Process of Judicial Review Flashcards
Judicial Review in Outline:
Reinforces the canon that everyone is equal before the law, including public bodies and officials.
Decisions of lower courts, in particular Magistrates’ Courts, can be challenged under judicial review.
JR is carried out by the Queen’s Bench Division of the High Court.
Principles of JR: Illegality
The decision by the public body has included a mistake of law or has gone beyond that which the law allows the public body to operate.
Principles of JR: Irrationality
The decision by the public body is so unreasonable that no reasonable public body would have made such a decision.
Principles of JR: Irregularity
The decision by the public body has not followed the correct procedure.
Remedies: Prohibition
Prevents or prohibits the public authority from continuing with the decision or from doing the same act in the future.
Remedies: Certiorari
Allows the High Court to quash a decision made by the public body.
Remedies: Mandamus
Forces a public body to do something, for example to hear a case or argument that it has refused to hear.
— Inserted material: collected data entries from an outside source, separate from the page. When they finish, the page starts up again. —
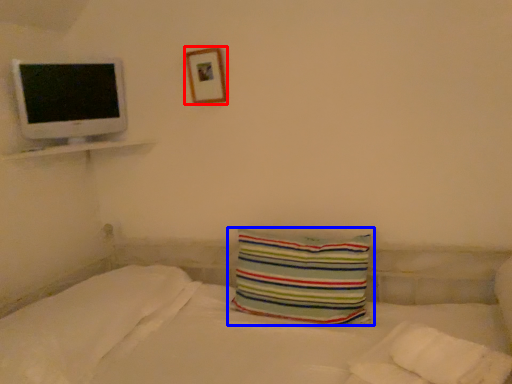 Question: Which point is further to the camera, picture frame (highlighted by a red box) or pillow (highlighted by a blue box)?

Choices:
 (A) picture frame
 (B) pillow

Answer: (A) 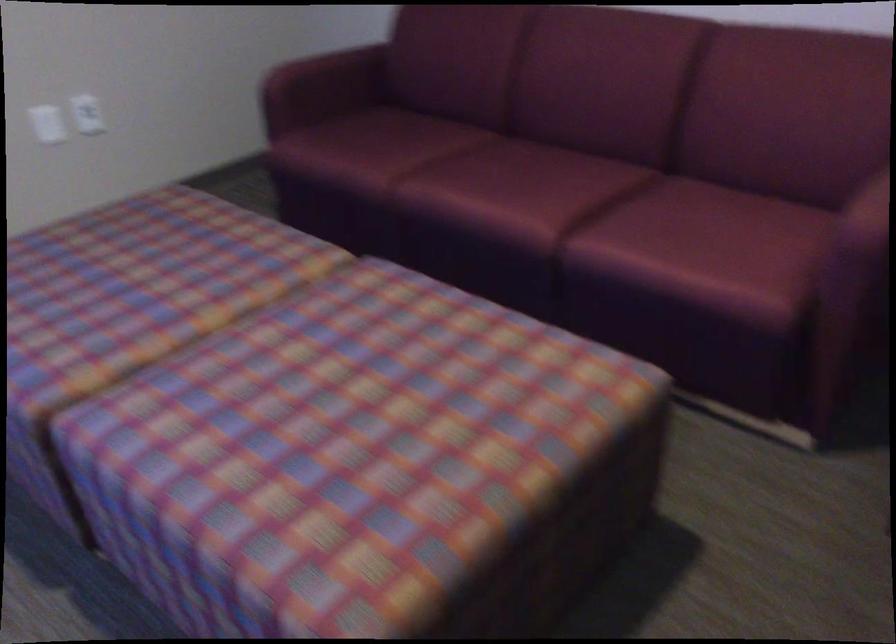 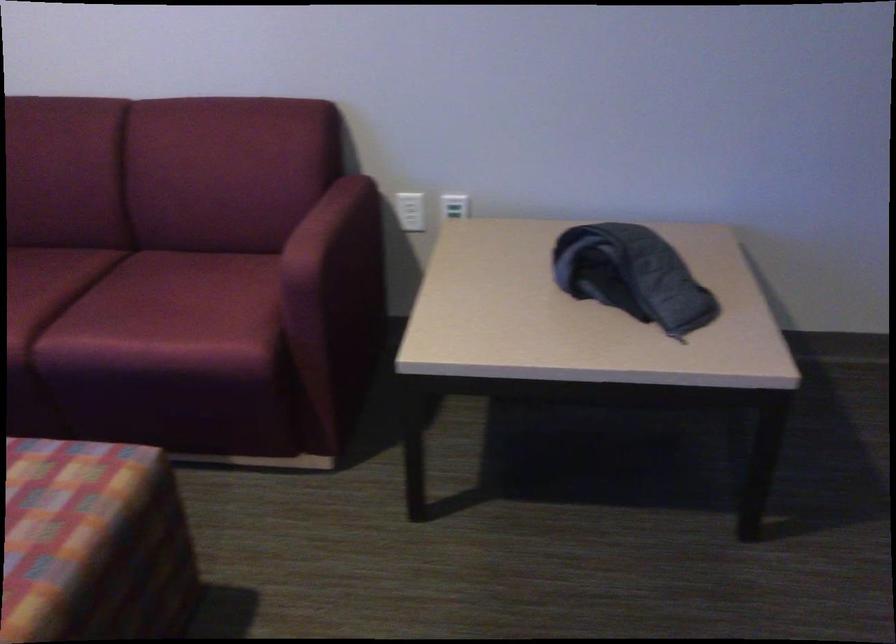 Find the pixel in the second image that matches the point at 701,223 in the first image.

(175, 290) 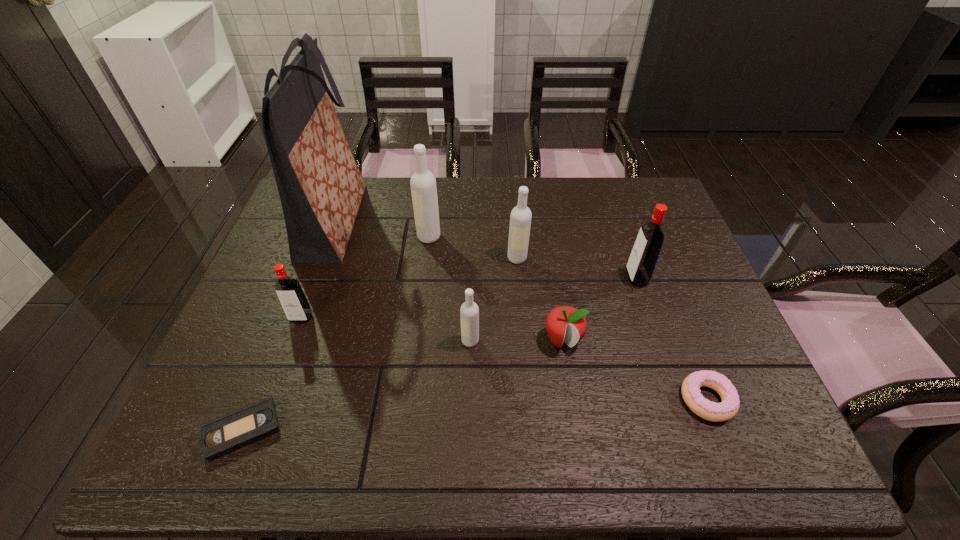 Locate an element on the screen. The width and height of the screenshot is (960, 540). the tallest object is located at coordinates (320, 186).

Where is `the biggest white vodka`? This screenshot has height=540, width=960. the biggest white vodka is located at coordinates (423, 183).

The height and width of the screenshot is (540, 960). What are the coordinates of `the farthest vodka` in the screenshot? It's located at (423, 183).

Identify the location of the second farthest white vodka. The image size is (960, 540). (520, 219).

This screenshot has width=960, height=540. In order to click on the rightmost white vodka in this screenshot , I will do `click(520, 219)`.

At what (x,y) coordinates should I click in order to perform the action: click on the right red vodka. Please return your answer as a coordinate pair (x, y). This screenshot has height=540, width=960. Looking at the image, I should click on (642, 261).

Identify the location of the farther red vodka. (642, 261).

Where is `the fifth object from right to left`? the fifth object from right to left is located at coordinates (469, 312).

The height and width of the screenshot is (540, 960). In order to click on the third vodka from right to left in this screenshot , I will do `click(469, 312)`.

Locate an element on the screen. This screenshot has width=960, height=540. the fourth farthest vodka is located at coordinates (291, 296). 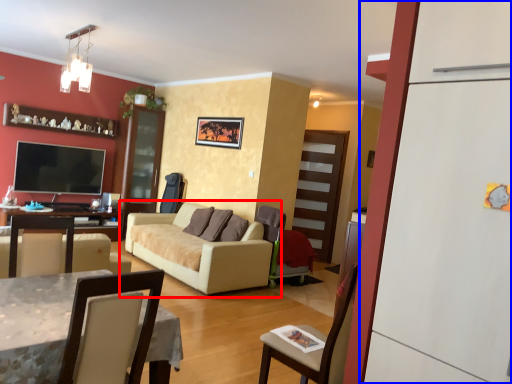 Question: Among these objects, which one is nearest to the camera, studio couch (highlighted by a red box) or fridge (highlighted by a blue box)?

Choices:
 (A) studio couch
 (B) fridge

Answer: (B) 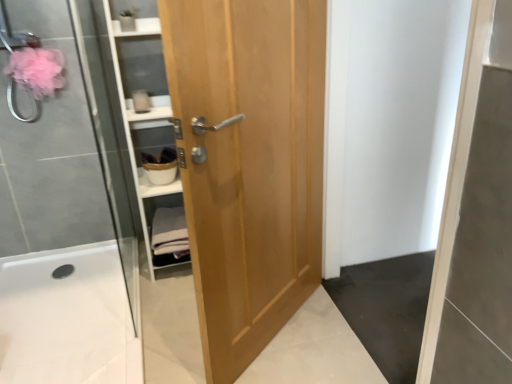 Question: Could you tell me if light brown wood door at center is turned towards white cotton towels at center?

Choices:
 (A) yes
 (B) no

Answer: (B)

Question: Would you say light brown wood door at center is a long distance from white cotton towels at center?

Choices:
 (A) no
 (B) yes

Answer: (A)

Question: Does light brown wood door at center have a greater width compared to white cotton towels at center?

Choices:
 (A) no
 (B) yes

Answer: (A)

Question: Does light brown wood door at center lie behind white cotton towels at center?

Choices:
 (A) yes
 (B) no

Answer: (B)

Question: Is light brown wood door at center positioned in front of white cotton towels at center?

Choices:
 (A) no
 (B) yes

Answer: (B)

Question: Does light brown wood door at center have a greater height compared to white cotton towels at center?

Choices:
 (A) yes
 (B) no

Answer: (A)

Question: Can you see light brown wood door at center touching white glossy bath at lower left?

Choices:
 (A) yes
 (B) no

Answer: (B)

Question: Is light brown wood door at center facing towards white glossy bath at lower left?

Choices:
 (A) yes
 (B) no

Answer: (B)

Question: Is light brown wood door at center behind white glossy bath at lower left?

Choices:
 (A) no
 (B) yes

Answer: (A)

Question: Can you confirm if light brown wood door at center is shorter than white glossy bath at lower left?

Choices:
 (A) yes
 (B) no

Answer: (B)

Question: From a real-world perspective, does light brown wood door at center sit lower than white glossy bath at lower left?

Choices:
 (A) no
 (B) yes

Answer: (A)

Question: From the image's perspective, would you say light brown wood door at center is shown under white glossy bath at lower left?

Choices:
 (A) no
 (B) yes

Answer: (A)

Question: Can you confirm if white cotton towels at center is wider than light brown wood door at center?

Choices:
 (A) no
 (B) yes

Answer: (B) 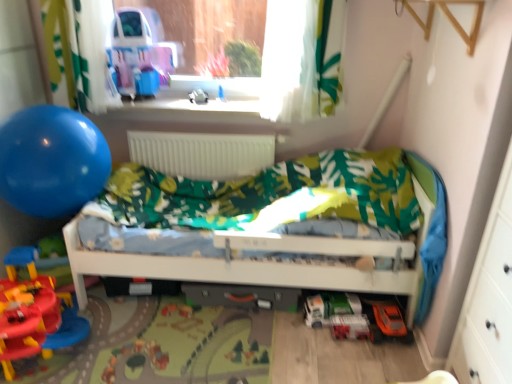 This screenshot has height=384, width=512. I want to click on free space above green matte toy car at lower center, which is the third toy in right-to-left order (from a real-world perspective), so click(x=335, y=300).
Case: Associated Provincial Picture Houses v Wednesbury Corporation:
Established the ‘Wednesbury’ unreasonableness test. Applied against a decision made by a public body under Judicial Review, A decision will be deemed unreasonable, and struck out, if it was so unreasonable that no reasonable public body could have reached the same decision.
Case: Council of Civil Service Unions v Minister for the Civil Service:
Known as the GCHQ case, this set out and summarised the three challenges or principles for judicial review.